This sound synthesizer also comprises: a rewriting sample circuit 19 is used for the sample frequency of the arrowband sound of 2 framing of framer circuit rewritten from 8kHz and samples 16kHz; A frequency band suppression filter (BSF) 18 is used for removing 300 to 3 in the input arrowband voice signal, the signal component of 400Hz from the synthetic output of LPC compositor 17; A totalizer 20 is used for the output of BSF18 with sample circuit is 19 that provided from rewriting, its sample frequency is 16kHz, frequency band from 300 to 3, the original arrowband voice signal addition of 400Hz.This sound synthesizer produces frequency band from 300 to 7 at its output terminal 21, and 000Hz and sample frequency are the digital audio signals of 16kHz.

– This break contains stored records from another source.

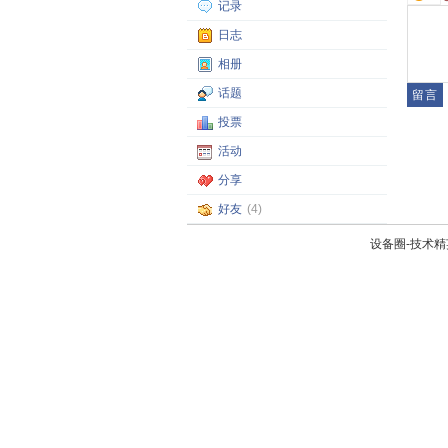
记录
日志
相册
话题
投票
活动
分享
好友
(4)
设备圈-技术精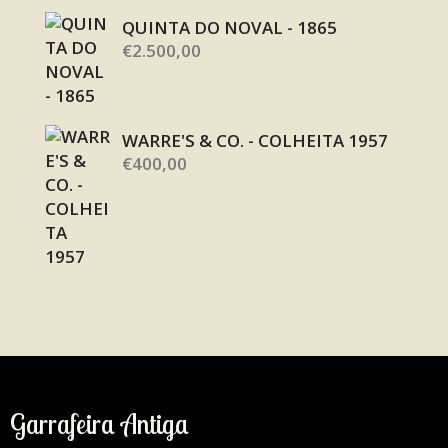
QUINTA DO NOVAL - 1865
€
2.500,00
WARRE'S & CO. - COLHEITA 1957
€
400,00
Garrafeira Antiga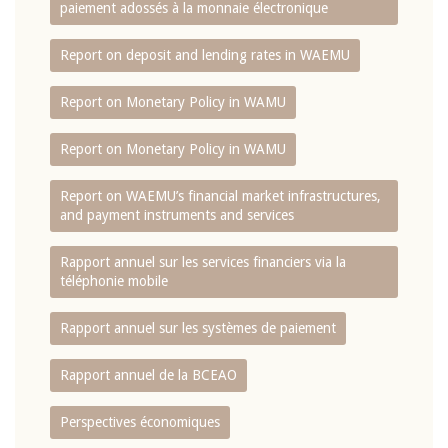
paiement adossés à la monnaie électronique
Report on deposit and lending rates in WAEMU
Report on Monetary Policy in WAMU
Report on Monetary Policy in WAMU
Report on WAEMU’s financial market infrastructures,
and payment instruments and services
Rapport annuel sur les services financiers via la
téléphonie mobile
Rapport annuel sur les systèmes de paiement
Rapport annuel de la BCEAO
Perspectives économiques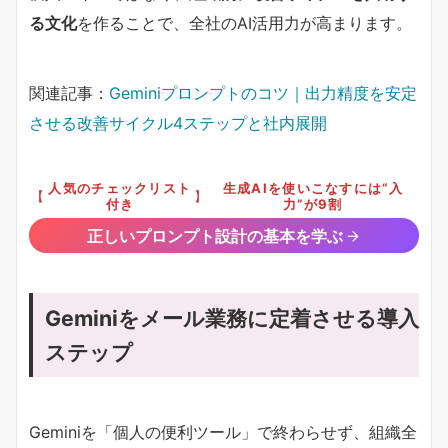
る文化
を作ることで、全社のAI活用力が高まります。
関連記事：
Geminiプロンプトのコツ｜出力精度を安定
させる改善サイクル4ステップと社内展開
人気のチェックリスト
生成AIを使いこなすには“入
【
】
付き
力”が9割
正しいプロンプト設計の基本を学ぶ
Geminiをメール業務に定着させる導入
ステップ
Geminiを「個人の便利ツール」で終わらせず、組織全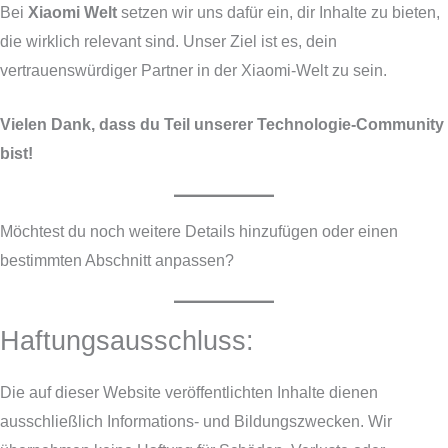
Bei
Xiaomi Welt
setzen wir uns dafür ein, dir Inhalte zu bieten,
die wirklich relevant sind. Unser Ziel ist es, dein
vertrauenswürdiger Partner in der Xiaomi-Welt zu sein.
Vielen Dank, dass du Teil unserer Technologie-Community
bist!
Möchtest du noch weitere Details hinzufügen oder einen
bestimmten Abschnitt anpassen?
Haftungsausschluss:
Die auf dieser Website veröffentlichten Inhalte dienen
ausschließlich Informations- und Bildungszwecken. Wir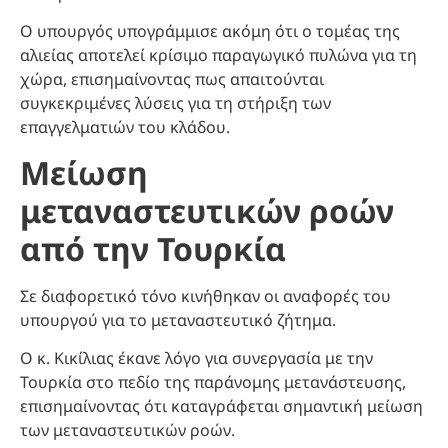
Ο υπουργός υπογράμμισε ακόμη ότι ο τομέας της
αλιείας αποτελεί κρίσιμο παραγωγικό πυλώνα για τη
χώρα, επισημαίνοντας πως απαιτούνται
συγκεκριμένες λύσεις για τη στήριξη των
επαγγελματιών του κλάδου.
Μείωση
μεταναστευτικών ροών
από την Τουρκία
Σε διαφορετικό τόνο κινήθηκαν οι αναφορές του
υπουργού για το μεταναστευτικό ζήτημα.
Ο κ. Κικίλιας έκανε λόγο για συνεργασία με την
Τουρκία στο πεδίο της παράνομης μετανάστευσης,
επισημαίνοντας ότι καταγράφεται σημαντική μείωση
των μεταναστευτικών ροών.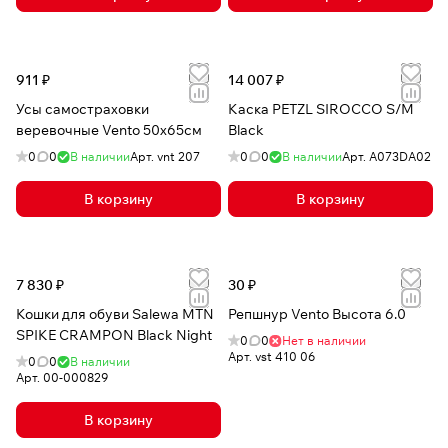
911 ₽
14 007 ₽
Усы самостраховки
Каска PETZL SIROCCO S/M
веревочные Vento 50х65см
Black
0
0
В наличии
Арт.
vnt 207
0
0
В наличии
Арт.
A073DA02
В корзину
В корзину
7 830 ₽
30 ₽
Кошки для обуви Salewa MTN
Репшнур Vento Высота 6.0
SPIKE CRAMPON Black Night
0
0
Нет в наличии
Арт.
vst 410 06
0
0
В наличии
Арт.
00-000829
В корзину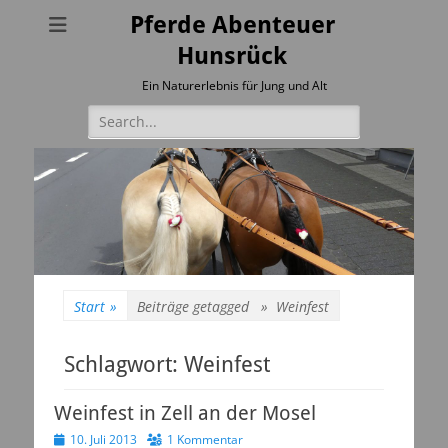
Pferde Abenteuer
Hunsrück
Ein Naturerlebnis für Jung und Alt
Suchen
nach:
Start
»
Beiträge getagged »
Weinfest
Schlagwort:
Weinfest
Weinfest in Zell an der Mosel
Veröffentlicht
10. Juli 2013
1 Kommentar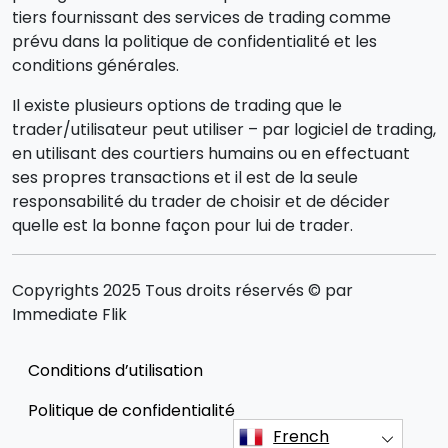
tiers fournissant des services de trading comme
prévu dans la politique de confidentialité et les
conditions générales.
Il existe plusieurs options de trading que le
trader/utilisateur peut utiliser – par logiciel de trading,
en utilisant des courtiers humains ou en effectuant
ses propres transactions et il est de la seule
responsabilité du trader de choisir et de décider
quelle est la bonne façon pour lui de trader.
Copyrights 2025 Tous droits réservés © par
Immediate Flik
Conditions d’utilisation
Politique de confidentialité
French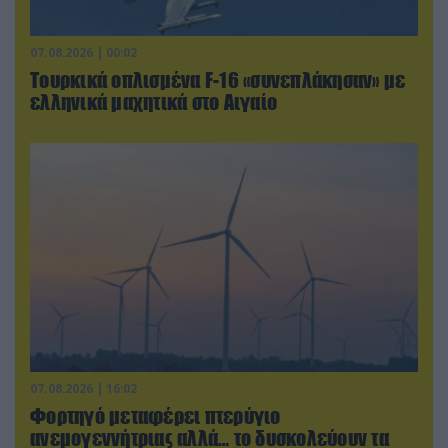
07.08.2026 | 00:02
Τουρκικά οπλισμένα F-16 «συνεπλάκησαν» με
ελληνικά μαχητικά στο Αιγαίο
07.08.2026 | 16:02
Φορτηγό μεταφέρει πτερύγιο
ανεμογεννήτριας αλλά… το δυσκολεύουν τα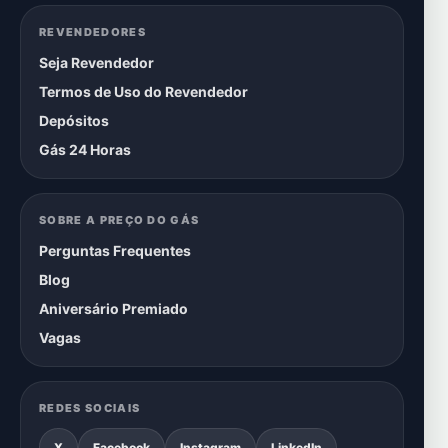
REVENDEDORES
Seja Revendedor
Termos de Uso do Revendedor
Depósitos
Gás 24 Horas
SOBRE A PREÇO DO GÁS
Perguntas Frequentes
Blog
Aniversário Premiado
Vagas
REDES SOCIAIS
X
Facebook
Instagram
LinkedIn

How to create that sound code table 12 is expressed in the broadband and sound code table 14 is not expressed in the broadband, and the arrowband is expressed sound code table 8 and arrowband and is not expressed sound code table 10 and will be described below:
Utilization is from having 300 to 7, broadband in the broadband acoustical signal of 000Hz frequency band (for example, as framer circuit 2 framing every 20msec institute framing) is expressed and is not expressed the expression of extracting in the sound (V and UV) and do not express that audio parameter is created broadband expression sound code table 12 respectively and sound code table 14 is not expressed in the broadband.
Utilize frequency band 300 to 3, in the 400Hz scope, for example expression of being extracted in the arrowband voice signal that obtains by the frequency band that limits above-mentioned wideband voice and do not express audio parameter and create that sound code table 8 is expressed in the arrowband and sound code table 10 is not expressed in the arrowband.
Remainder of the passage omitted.